The Census Bureau published separate 2020 tables for sex and for race/Hispanic origin, and the released figures can differ slightly because of privacy protection in the public files. That is why this page treats the gender section and the race/origin section as two related snapshots instead of forcing them into one identical total.
Does every first name have Census demographic data?
No. The public Census first-name release only includes names that met the Bureau's publication rules, so many rarer names in the SSA files have no Census demographic snapshot. When that happens, the SSA trend, gender history, and state sections still appear, but the 2020 Census demographic sections are omitted.

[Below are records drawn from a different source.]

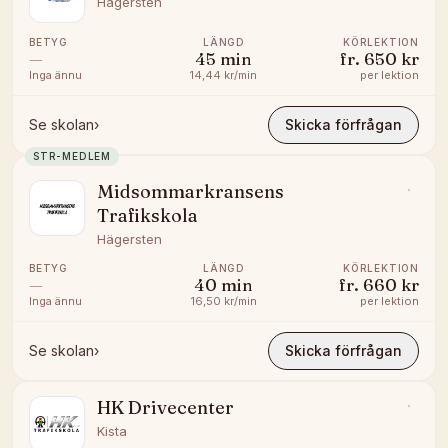
Hägersten
BETYG
LÄNGD
KÖRLEKTION
—
45
min
fr.
650 kr
Inga ännu
14,44 kr/min
per lektion
Se skolan
›
Skicka förfrågan
STR-MEDLEM
Midsommarkransens
Trafikskola
Hägersten
BETYG
LÄNGD
KÖRLEKTION
—
40
min
fr.
660 kr
Inga ännu
16,50 kr/min
per lektion
Se skolan
›
Skicka förfrågan
HK Drivecenter
Kista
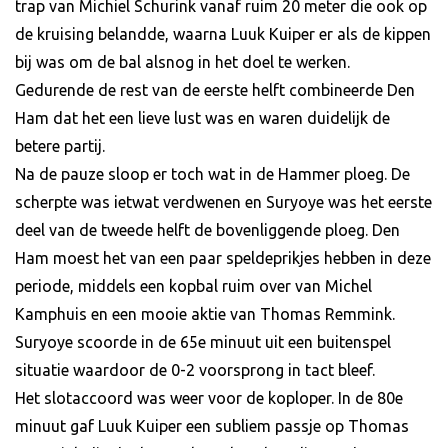
trap van Michiel Schurink vanaf ruim 20 meter die ook op
de kruising belandde, waarna Luuk Kuiper er als de kippen
bij was om de bal alsnog in het doel te werken.
Gedurende de rest van de eerste helft combineerde Den
Ham dat het een lieve lust was en waren duidelijk de
betere partij.
Na de pauze sloop er toch wat in de Hammer ploeg. De
scherpte was ietwat verdwenen en Suryoye was het eerste
deel van de tweede helft de bovenliggende ploeg. Den
Ham moest het van een paar speldeprikjes hebben in deze
periode, middels een kopbal ruim over van Michel
Kamphuis en een mooie aktie van Thomas Remmink.
Suryoye scoorde in de 65e minuut uit een buitenspel
situatie waardoor de 0-2 voorsprong in tact bleef.
Het slotaccoord was weer voor de koploper. In de 80e
minuut gaf Luuk Kuiper een subliem passje op Thomas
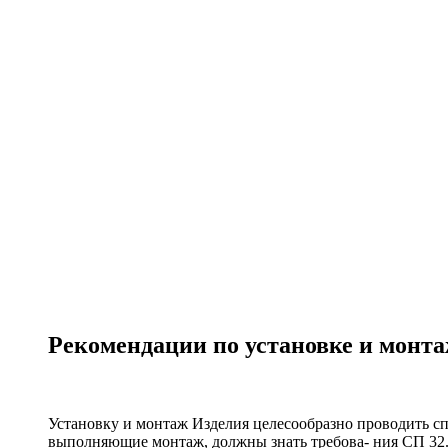
Рекомендации по установке и монт
Установку и монтаж Изделия целесообразно проводить с
выполняющие монтаж, должны знать требова- ния СП 32.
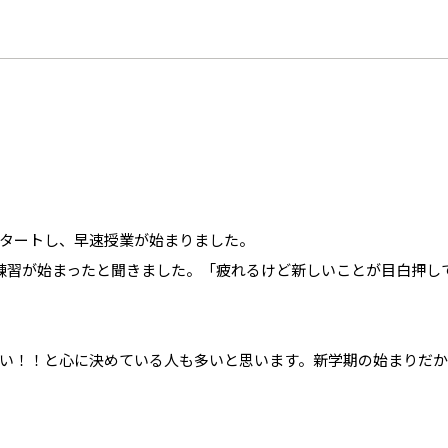
タートし、早速授業が始まりました。
練習が始まったと聞きました。「疲れるけど新しいことが目白押し
い！！と心に決めている人も多いと思います。新学期の始まりだ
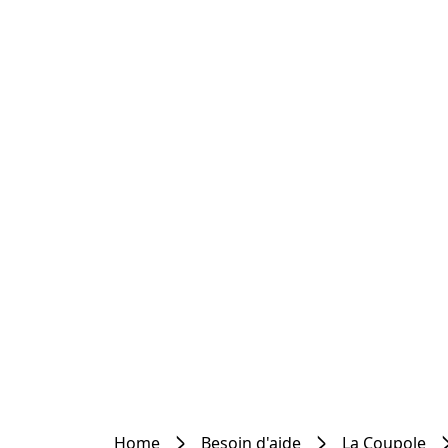
Home
Besoin d'aide
La Coupole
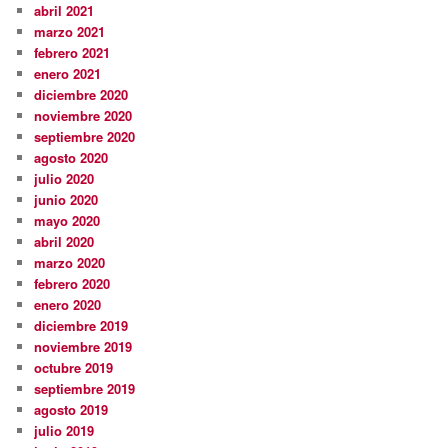
abril 2021
marzo 2021
febrero 2021
enero 2021
diciembre 2020
noviembre 2020
septiembre 2020
agosto 2020
julio 2020
junio 2020
mayo 2020
abril 2020
marzo 2020
febrero 2020
enero 2020
diciembre 2019
noviembre 2019
octubre 2019
septiembre 2019
agosto 2019
julio 2019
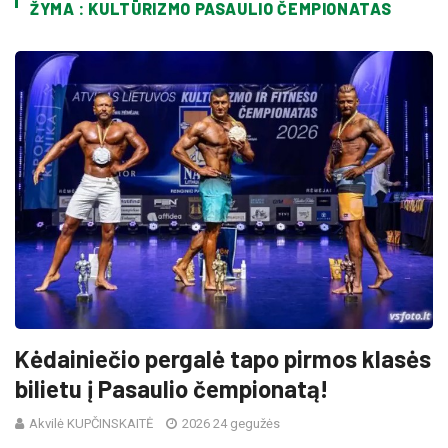
ŽYMA : KULTŪRIZMO PASAULIO ČEMPIONATAS
Kėdainiečio pergalė tapo pirmos klasės
bilietu į Pasaulio čempionatą!
Akvilė KUPČINSKAITĖ
2026 24 gegužės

What does the SSA popularity chart show?
The chart tracks births, not the number of people alive with the name today. Each point shows how many babies were given the name Marca in that year. That makes it useful for spotting when the name rose, peaked, or faded.
Is Marca a female name?
Yes, 100.0% of people registered as Marca in the SSA data are female. You can see the full per-sex comparison in the gender distribution section above, which includes the latest year rank, birth count, and peak year for each sex.
Is Marca still being used today?
Yes. The SSA still recorded Marca in 2024, and the page above shows its latest-year rank where available. A name can be well past its peak and still remain in steady use, especially if it built up a large population over earlier decades.
Why can a name have a lot of living bearers even if it is not trendy now?
Because living-bearer counts and current baby-name popularity measure different things. A name like Marca can build up a very large population over many decades, even if fewer parents are choosing it now than they did at its peak.
Where does this data come from?
First-name figures come from the Social Security Administration's national baby name files, which cover every name on a birth certificate from 1880 to 2024. Living-bearer estimates layer in CDC actuarial life tables broken out by sex to account for mortality. The population baseline (342,754,338) is the Census Bureau's latest national estimate. You can read the full calculation on our methodology page.
How many people are named Marca?
For a quick modern estimate, our sister site HowManyOfMe.org answers that in one glance, with the living-bearer count front and centre.